Prepare for reductions in Premium Bond and savings rates

in
Money

Following the recent decision by the Bank of England to reduce the base rate from 5.25 per cent to 5 per cent, savers are now faced with the impact of this cut on their savings account rates. Savings rates had already been on a downward trend prior to the cut, and the future direction will depend on any further cuts to the base rate in the coming months. Additionally, National Savings & Investments (NS&I) has surpassed its fundraising target, raising concerns about potential cuts to the Premium Bonds prize rate.

Savings account rates are still relatively attractive, with the best one-year fixed rate account offering 5.25 per cent and the best easy-access account offering 5.20 per cent. However, there has been an average 0.25 percentage point decrease in savings rates in recent weeks. Variable rates are expected to continue to decline as the market adjusts to the base rate cut, prompting savers to review their accounts and consider switching if necessary.

While rate cuts are anticipated, they are not expected to be drastic at this time. Longer-term savings rates, such as three-year and five-year fixed rates at 4-4.5 per cent, indicate that the market does not foresee a significant drop below these levels. According to Mark Hicks from Hargreaves Lansdown, the frequency of future rate cuts by the Bank of England will determine the extent of changes in savings rates.
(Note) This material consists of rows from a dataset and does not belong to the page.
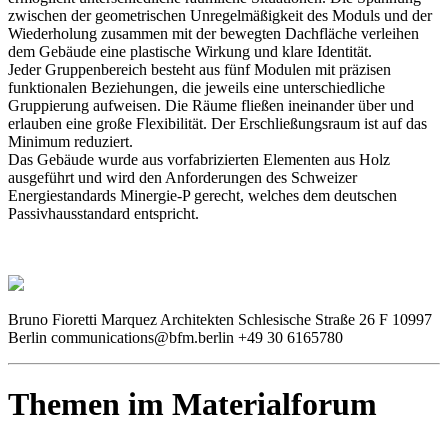
zwischen der geometrischen Unregelmäßigkeit des Moduls und der
Wiederholung zusammen mit der bewegten Dachfläche verleihen
dem Gebäude eine plastische Wirkung und klare Identität.
Jeder Gruppenbereich besteht aus fünf Modulen mit präzisen
funktionalen Beziehungen, die jeweils eine unterschiedliche
Gruppierung aufweisen. Die Räume fließen ineinander über und
erlauben eine große Flexibilität. Der Erschließungsraum ist auf das
Minimum reduziert.
Das Gebäude wurde aus vorfabrizierten Elementen aus Holz
ausgeführt und wird den Anforderungen des Schweizer
Energiestandards Minergie-P gerecht, welches dem deutschen
Passivhausstandard entspricht.
Bruno Fioretti Marquez Architekten Schlesische Straße 26 F 10997
Berlin communications@bfm.berlin +49 30 6165780
Themen im Materialforum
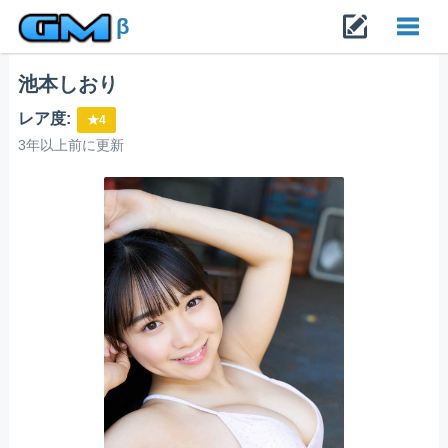
β
池本しおり
Toggl
レア度:
★4
navig
3年以上前に更新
In terms of Premium Bonds, NS&I exceeded its financing target for 2023-24, leading to speculation of potential cuts to the prize rate. Despite a previous rate reduction in January, customers did not significantly reduce their bond holdings as expected. This has raised concerns about further cuts to the Premium Bonds prize rate in the near future.
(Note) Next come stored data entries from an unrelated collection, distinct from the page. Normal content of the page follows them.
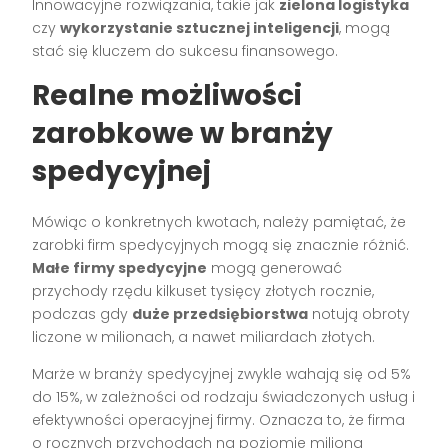
Innowacyjne rozwiązania, takie jak
zielona logistyka
czy
wykorzystanie sztucznej inteligencji
, mogą
stać się kluczem do sukcesu finansowego.
Realne możliwości
zarobkowe w branży
spedycyjnej
Mówiąc o konkretnych kwotach, należy pamiętać, że
zarobki firm spedycyjnych mogą się znacznie różnić.
Małe firmy spedycyjne
mogą generować
przychody rzędu kilkuset tysięcy złotych rocznie,
podczas gdy
duże przedsiębiorstwa
notują obroty
liczone w milionach, a nawet miliardach złotych.
Marże w branży spedycyjnej zwykle wahają się od 5%
do 15%, w zależności od rodzaju świadczonych usług i
efektywności operacyjnej firmy. Oznacza to, że firma
o rocznych przychodach na poziomie miliona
See also  ‘What happens to my pension when I die?’

Premium Bonds may not offer the best rates on the market, but they can be advantageous for high-income taxpayers due to their tax-free prize winnings. Rosie Hooper from Quilter Cheviot suggests that higher-rate taxpayers could consider keeping their emergency funds in Premium Bonds to benefit from the tax advantages. However, it is important to maintain some cash savings in an easy-access bank account as well.

In response to the overfunding, NS&I has introduced new two-year and five-year British Savings Bonds, expanding options for savers seeking fixed-rate accounts. These bonds offer rates of 4.6 per cent and 4.1 per cent, respectively. While NS&I bonds may not offer the highest rates available, they provide a secure investment backed by the Treasury. It is worth noting that interest earned on these bonds is taxable.

Overall, savers are advised to stay informed about changes in savings rates and consider their options carefully in light of the current economic climate and potential future rate adjustments.